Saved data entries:
====

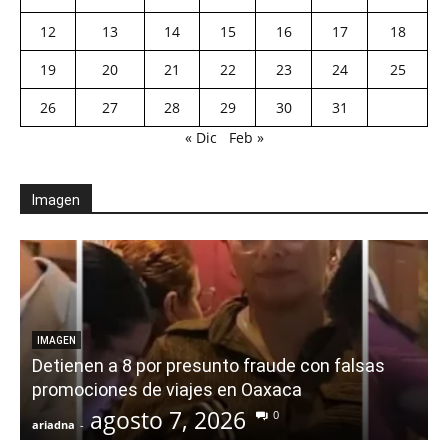
12
13
14
15
16
17
18
19
20
21
22
23
24
25
26
27
28
29
30
31
« Dic
Feb »
Imagen
IMAGEN
Detienen a 8 por presunto fraude con falsas
promociones de viajes en Oaxaca
agosto 7, 2026
0
ariadna
-
a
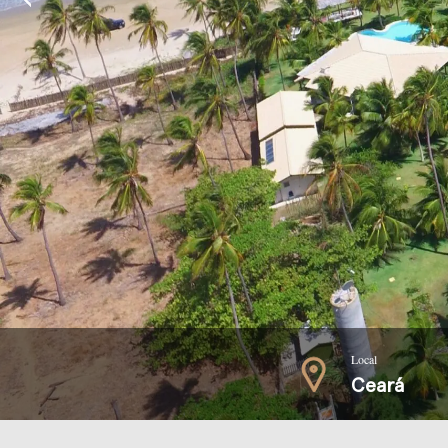
Local
Ceará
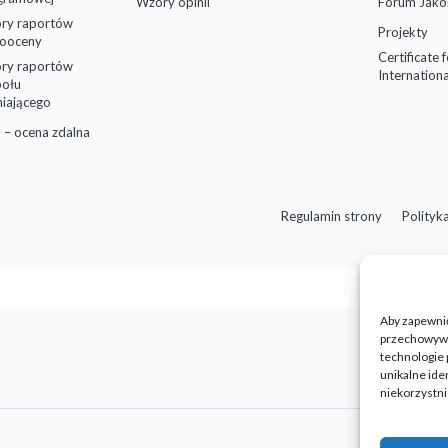
Wzory opinii
Forum Jako
ry raportów
Projekty
ooceny
Certificate 
ry raportów
Internationa
połu
niającego
 – ocena zdalna
Regulamin strony
Polityk
Aby zapewnić 
przechowywan
technologie 
unikalne ide
niekorzystni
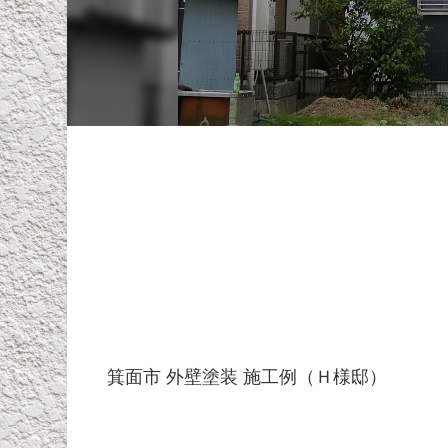
箕面市 外壁塗装 施工例（Ｈ様邸）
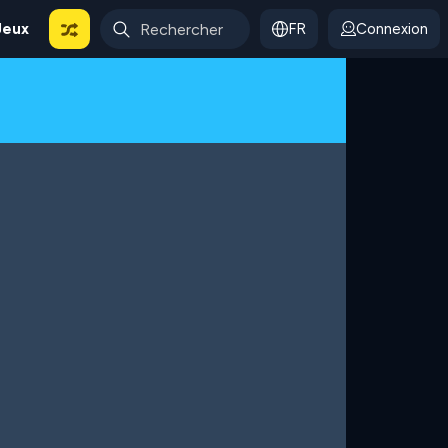
Jeux
FR
Connexion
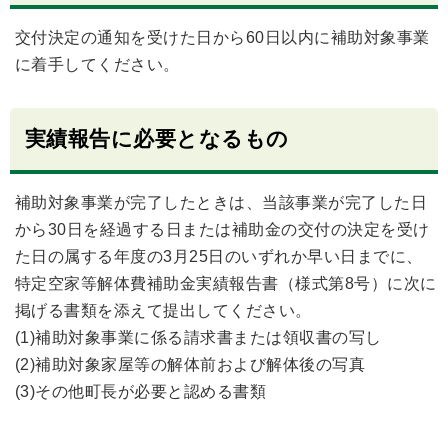
交付決定の通知を受けた日から60日以内に補助対象事業
に着手してください。
実績報告に必要となるもの
補助対象事業が完了したときは、当該事業が完了した日
から30日を経過する日または補助金の交付の決定を受け
た日の属する年度の3月25日のいずれか早い日までに、
特定空家等解体費補助金実績報告書（様式第8号）に次に
掲げる書類を添えて提出してください。
(1)補助対象事業に係る請求書または領収書の写し
(2)補助対象家屋等の解体前および解体後の写真
(3)その他町長が必要と認める書類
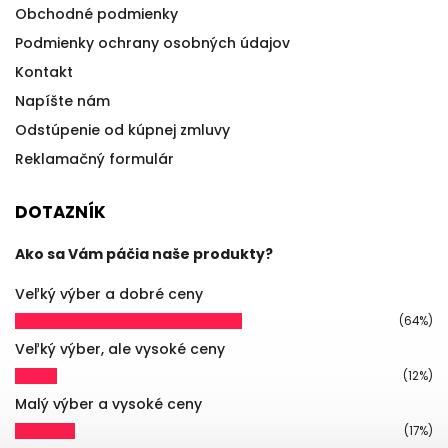
Obchodné podmienky
Podmienky ochrany osobných údajov
Kontakt
Napíšte nám
Odstúpenie od kúpnej zmluvy
Reklamačný formulár
DOTAZNÍK
Ako sa Vám páčia naše produkty?
Veľký výber a dobré ceny
(64%)
Veľký výber, ale vysoké ceny
(12%)
Malý výber a vysoké ceny
(17%)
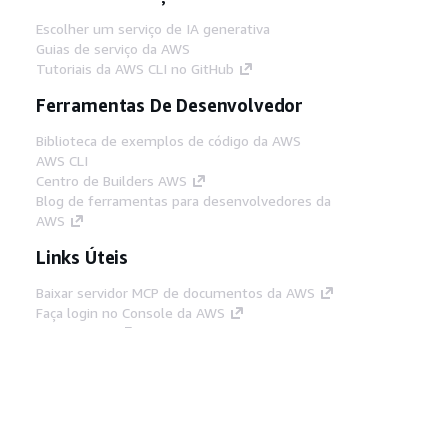
Escolher um serviço de IA generativa
Guias de serviço da AWS
Tutoriais da AWS CLI no GitHub
Ferramentas De Desenvolvedor
Biblioteca de exemplos de código da AWS
AWS CLI
Centro de Builders AWS
Blog de ferramentas para desenvolvedores da
AWS
Links Úteis
Baixar servidor MCP de documentos da AWS
Faça login no Console da AWS
AWS re:Post
Privacidade
Termos do site
Preferências de
cookies
© 2026, Amazon Web Services, Inc. ou
suas afiliadas. Todos os direitos reservados.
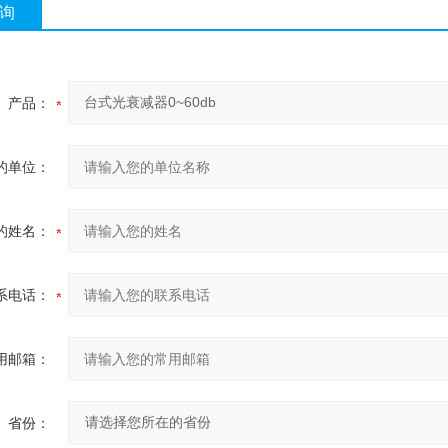
询
产品：
的单位：
的姓名：
系电话：
用邮箱：
省份：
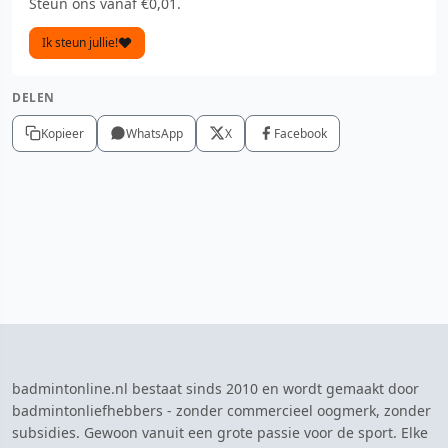
Steun ons vanaf €0,01.
Ik steun jullie!
DELEN
Kopieer
WhatsApp
X
Facebook
badmintonline.nl bestaat sinds 2010 en wordt gemaakt door
badmintonliefhebbers - zonder commercieel oogmerk, zonder
subsidies. Gewoon vanuit een grote passie voor de sport. Elke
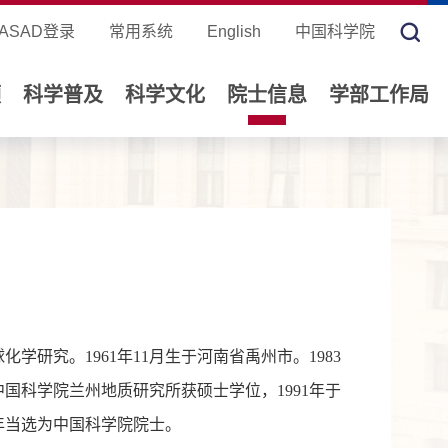
ASAD登录
常用系统
English
中国科学院
领
科学普及
科学文化
院士信息
学部工作局
学研究。1961年11月生于河南省禹州市。1983
中国科学院兰州地质研究所获硕士学位，1991年于
3年当选为中国科学院院士。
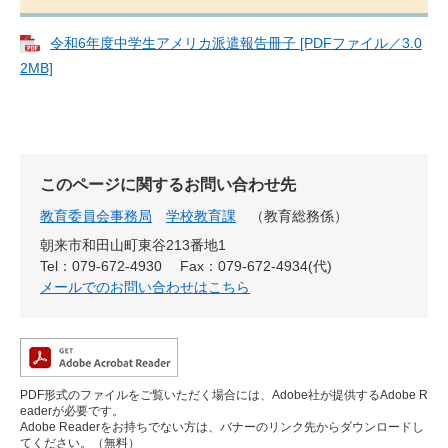
令和6年度中学生アメリカ派遣報告冊子 [PDFファイル／3.0
2MB]
このページに関するお問い合わせ先
教育委員会事務局
学校教育課
教育総務係
朝来市和田山町東谷213番地1
Tel：079-672-4930
Fax：079-672-4934(代)
メールでのお問い合わせはこちら
PDF形式のファイルをご覧いただく場合には、Adobe社が提供するAdobe R
eaderが必要です。
Adobe Readerをお持ちでない方は、バナーのリンク先からダウンロードし
てください。（無料）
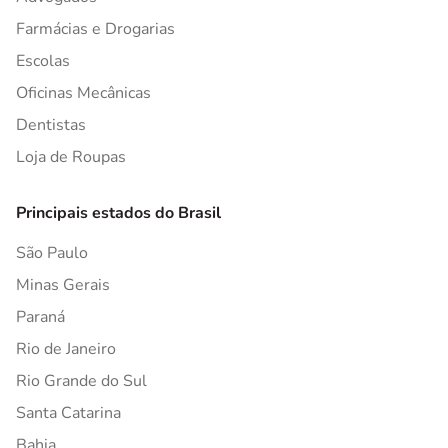
Farmácias e Drogarias
Escolas
Oficinas Mecânicas
Dentistas
Loja de Roupas
Principais estados do Brasil
São Paulo
Minas Gerais
Paraná
Rio de Janeiro
Rio Grande do Sul
Santa Catarina
Bahia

====

Problem to work on: Would you copy every entry exactly as it stands, leaving out the pictures?

Your response:
12
13
14
15
16
17
18
19
20
21
22
23
24
25
26
27
28
29
30
31
« Dic
Feb »
Imagen
IMAGEN
Detienen a 8 por presunto fraude con falsas
promociones de viajes en Oaxaca
agosto 7, 2026
0
ariadna
-
a
Local
Ceará
Wzory opinii
Forum Jako
ry raportów
Projekty
ooceny
Certificate 
ry raportów
Internationa
połu
niającego
 – ocena zdalna
Regulamin strony
Polityk
Aby zapewnić 
przechowywan
technologie 
unikalne ide
niekorzystni
箕面市 外壁塗装 施工例（Ｈ様邸）
Jeux
FR
Connexion
交付決定の通知を受けた日から60日以内に補助対象事業
に着手してください。
実績報告に必要となるもの
補助対象事業が完了したときは、当該事業が完了した日
から30日を経過する日または補助金の交付の決定を受け
た日の属する年度の3月25日のいずれか早い日までに、
特定空家等解体費補助金実績報告書（様式第8号）に次に
掲げる書類を添えて提出してください。
(1)補助対象事業に係る請求書または領収書の写し
(2)補助対象家屋等の解体前および解体後の写真
(3)その他町長が必要と認める書類
Obchodné podmienky
Podmienky ochrany osobných údajov
Kontakt
Napíšte nám
Odstúpenie od kúpnej zmluvy
Reklamačný formulár
DOTAZNÍK
Ako sa Vám páčia naše produkty?
Veľký výber a dobré ceny
(64%)
Veľký výber, ale vysoké ceny
(12%)
Malý výber a vysoké ceny
(17%)
Escolher um serviço de IA generativa
Guias de serviço da AWS
Tutoriais da AWS CLI no GitHub
Ferramentas De Desenvolvedor
Biblioteca de exemplos de código da AWS
AWS CLI
Centro de Builders AWS
Blog de ferramentas para desenvolvedores da
AWS
Links Úteis
Baixar servidor MCP de documentos da AWS
Faça login no Console da AWS
AWS re:Post
Privacidade
Termos do site
Preferências de
cookies
© 2026, Amazon Web Services, Inc. ou
suas afiliadas. Todos os direitos reservados.
询
产品：
的单位：
的姓名：
系电话：
用邮箱：
省份：
Steun ons vanaf €0,01.
Ik steun jullie!
DELEN
Kopieer
WhatsApp
X
Facebook
badmintonline.nl bestaat sinds 2010 en wordt gemaakt door
badmintonliefhebbers - zonder commercieel oogmerk, zonder
subsidies. Gewoon vanuit een grote passie voor de sport. Elke
ASAD登录
常用系统
English
中国科学院
领
科学普及
科学文化
院士信息
学部工作局
学研究。1961年11月生于河南省禹州市。1983
中国科学院兰州地质研究所获硕士学位，1991年于
3年当选为中国科学院院士。
令和6年度中学生アメリカ派遣報告冊子 [PDFファイル／3.0
2MB]
このページに関するお問い合わせ先
教育委員会事務局
学校教育課
教育総務係
朝来市和田山町東谷213番地1
Tel：079-672-4930
Fax：079-672-4934(代)
メールでのお問い合わせはこちら
PDF形式のファイルをご覧いただく場合には、Adobe社が提供するAdobe R
eaderが必要です。
Adobe Readerをお持ちでない方は、バナーのリンク先からダウンロードし
てください。（無料）
Farmácias e Drogarias
Escolas
Oficinas Mecânicas
Dentistas
Loja de Roupas
Principais estados do Brasil
São Paulo
Minas Gerais
Paraná
Rio de Janeiro
Rio Grande do Sul
Santa Catarina
Bahia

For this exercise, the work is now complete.